RAL Tier1 Operations Report for 11th November 2009.

This is a review of issues since the last meeting on 4th November.

There is an ongoing issue with Batch Jobs ending up on 'wrong' node. On Thursday (5th November) the batch (PBS) server was restarted to try and fix the problem. The problem appears to be load related - it seems to occur only when the batch system is fully loaded. The PBS Server restart itself was problematic. Some weeks ago a 64-bit version of the server had been prepared for use. However, it turned out that the server had not been restarted to pick up the 64-bit version. We were still running using the 32-bit version. In order to restart the server it was necessary to gather the appropriate files together for the 32-bit version. (The transition between 32 and 64 bit versions of the server is not straightforward as the format of the files containing the state information changes between the two cases).

The main ongoing issue is the investigations into the cause of the problems with the databases behind the Castor service. Work continues around improving the resilience and recovery options for the current temporary arrangement. In parallel work has been going on to identify the fault, but this has still not concluded. Two of the (problematic) disk arrays are being set-up in the 'LPD' room in R89 and certification tests run on them. This is with a view to getting services back onto these systems if/when confidence is regained. A spare disk array has been set-up, and is being checked out, to act as a spare in case we suffer a failure of one the arrays temporarily hosting the databases.
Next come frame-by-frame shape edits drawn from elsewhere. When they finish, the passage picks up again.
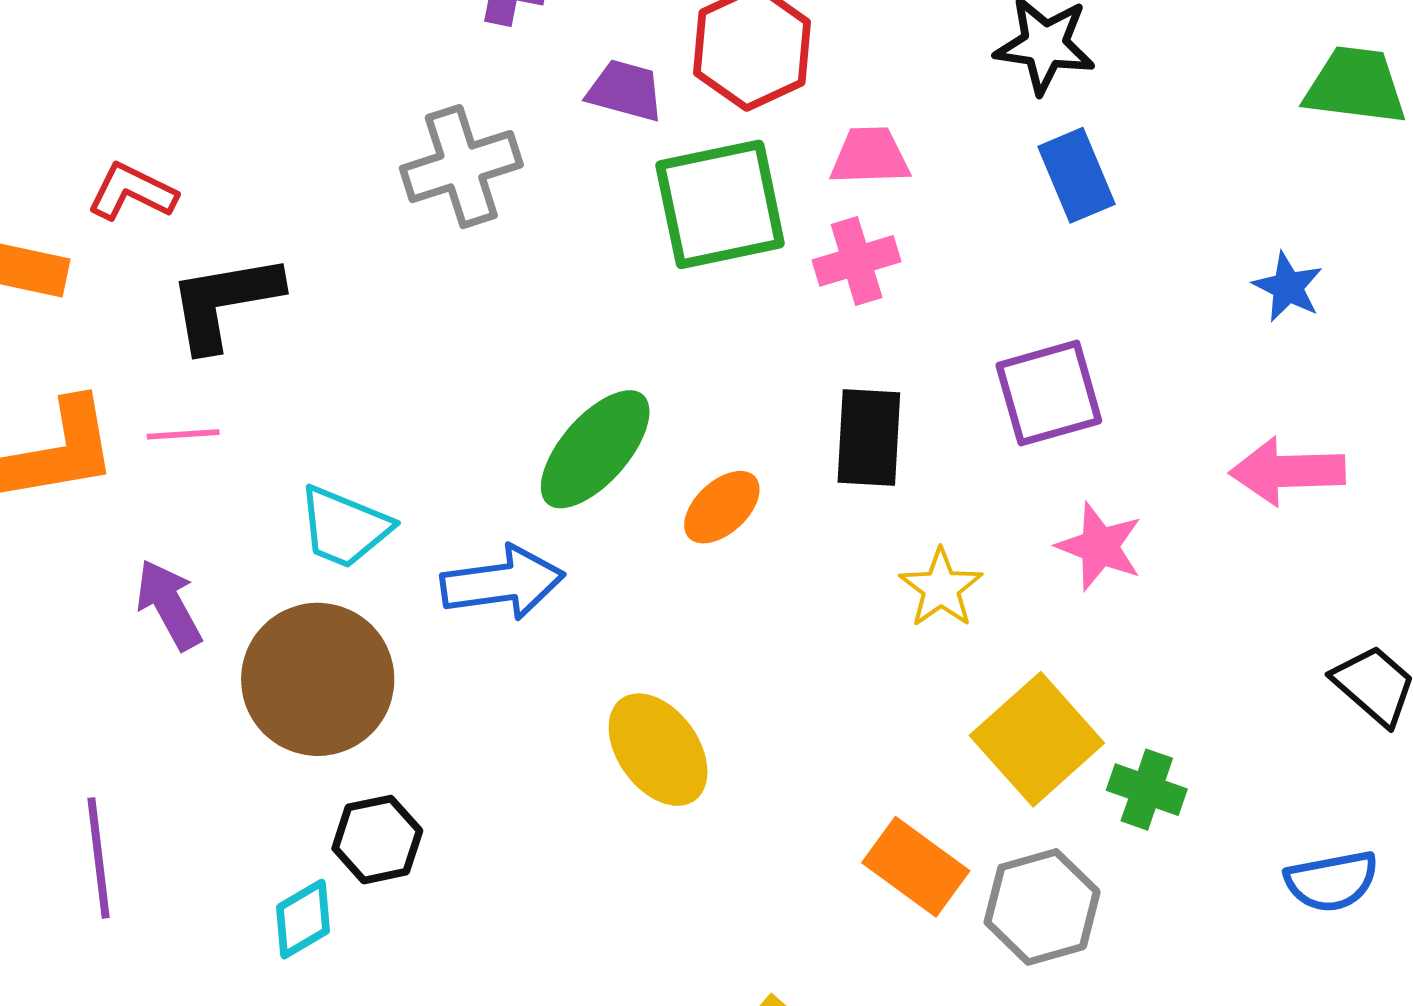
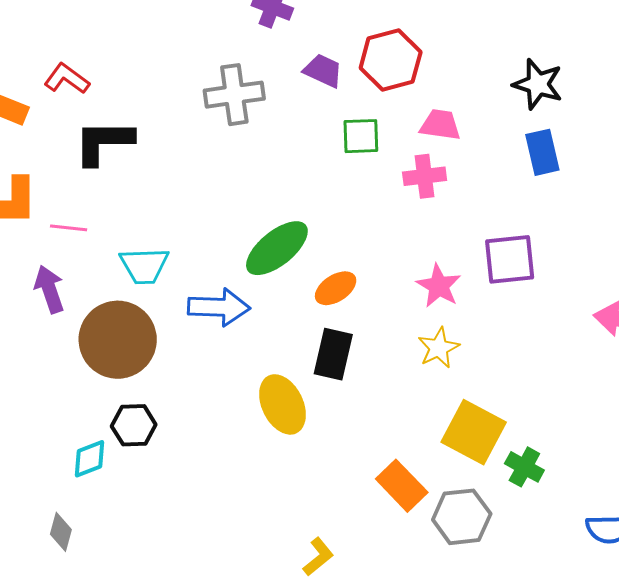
green square: (720, 204) -> (361, 136), size x0.6
pink line: (183, 434) -> (69, 228), moved
black rectangle: (869, 438) -> (333, 354), moved
cyan trapezoid: (344, 527) -> (144, 266), turned -34
pink star: (1100, 547) -> (439, 286), moved
yellow square: (1037, 739) -> (474, 432), turned -30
There have been problems with the tape system during this last week. Tim worked with the hardware engineer to resolve this. It was caused by garbage being written to the end of some tapes. This led to problems when trying to use those tapes. The solution was to mark the particular tapes (around 150 of them) as read-only. The fault has now been traced to one tape drive. The data on the tapes has been checked that it can still be read, there is no data loss that we are aware of. The problem appeared as a migration to tape problem within Castor.

On Tuesday 10th November there was a problem with migration to tape for CMS that was fixed by a restart of the Castor 'mighunter' process on that instance.
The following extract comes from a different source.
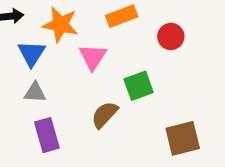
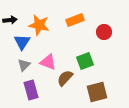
pink triangle: (93, 57) -> (48, 62), moved, turned -42
gray triangle: (35, 93) -> (24, 65), turned -48
brown square: (183, 138) -> (97, 92), moved

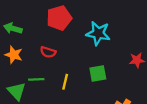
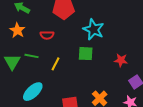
red semicircle: (48, 52) -> (47, 35), turned -32
green square: (98, 74) -> (86, 54), moved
Last Wednesday (4th Nov. - ongoing at the time of last week's meeting) there were problems with inbound transfers from Tier2s. This was traced to a networking problem. A configuration change on the 'UK Light' router made on Tuesday morning (the day before) had an unexpected side effect. The change was backed out during Wednesday afternoon and transfers from Tier2s resumed.

Disk server gdss403, part of Atlas MCDISK space token, had faulty memory and was out of production for some days. There was concern that this may have caused corruption of files on this server. Checksums were calculated and checked against information held by Atlas. This showed a small number of corrupt files. Following these checks the server was returned to production.
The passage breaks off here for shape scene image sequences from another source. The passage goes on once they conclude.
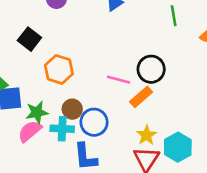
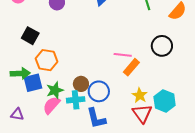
black square: (29, 39) -> (30, 36), moved
orange hexagon: (59, 69) -> (47, 60), moved
black circle: (151, 69) -> (162, 46), moved
pink line: (119, 80) -> (123, 55), moved

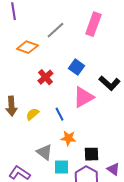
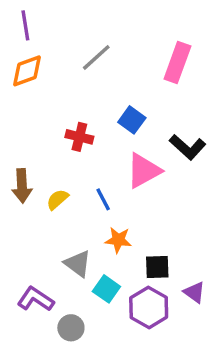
pink rectangle: (93, 24) -> (177, 63), moved
orange diamond: (27, 47) -> (27, 71), moved, turned -40
red cross: (45, 77) -> (79, 137), turned -35
cyan square: (61, 167) -> (106, 289), turned 35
In the early hours of Tuesday 10th November there was failure of the Castor Information Provider (CIP). The virtual node this was running on stopped working. The service went down shortly after midnight. Following the restart and we were again passing SAM tests at around 4am.

Scheduled 'At Risk' periods were announced for quarterly Oracle patches to be applied to the Castor and 3D databases. During the updates for the Castor service (on Tuesday 10th November) some problems were encountered reconnecting to the databases and there was a short service outage.

Service	Scheduled?	Outage/At Risk	Start	End	Duration	Reason
All CEs	SCHEDULED	AT_RISK	11/11/2009 09:30	11/11/2009 12:00	2 hours and 30 minutes	At Risk during application of OS kernel updates.
lhcb-lfc, lugh, ogma	SCHEDULED	AT_RISK	11/11/2009 09:00	11/11/2009 13:00	4 hours	At Risk during application of quarterly Oracle patches.
All Castor	SCHEDULED	AT_RISK	10/11/2009 13:00	10/11/2009 17:00	4 hours	Extension to At Risk for application of quarterly Oracle patches in order to reboot nodes to update OS kernel.
lfc, lfc-atlas, fts, ftm	SCHEDULED	AT_RISK	10/11/2009 09:00	10/11/2009 12:00	3 hours	Investigation into a problem on the Storage Area Network used to connect to the disk array hosting the LFC and FTS databases.
All Castor	SCHEDULED	AT_RISK	10/11/2009 09:00	10/11/2009 13:00	4 hours	At Risk during application of quarterly Oracle patches.
All Castor & FTS	UNSCHEDULED	AT_RISK	04/11/2009 13:29	04/11/2009 16:13	2 hours and 44 minutes	We are investigating a problem with inbound transfers from Tier2s at the moment. Outbound traffic, along with inbound traffic from T0 and T1s (except NDGF) is working OK.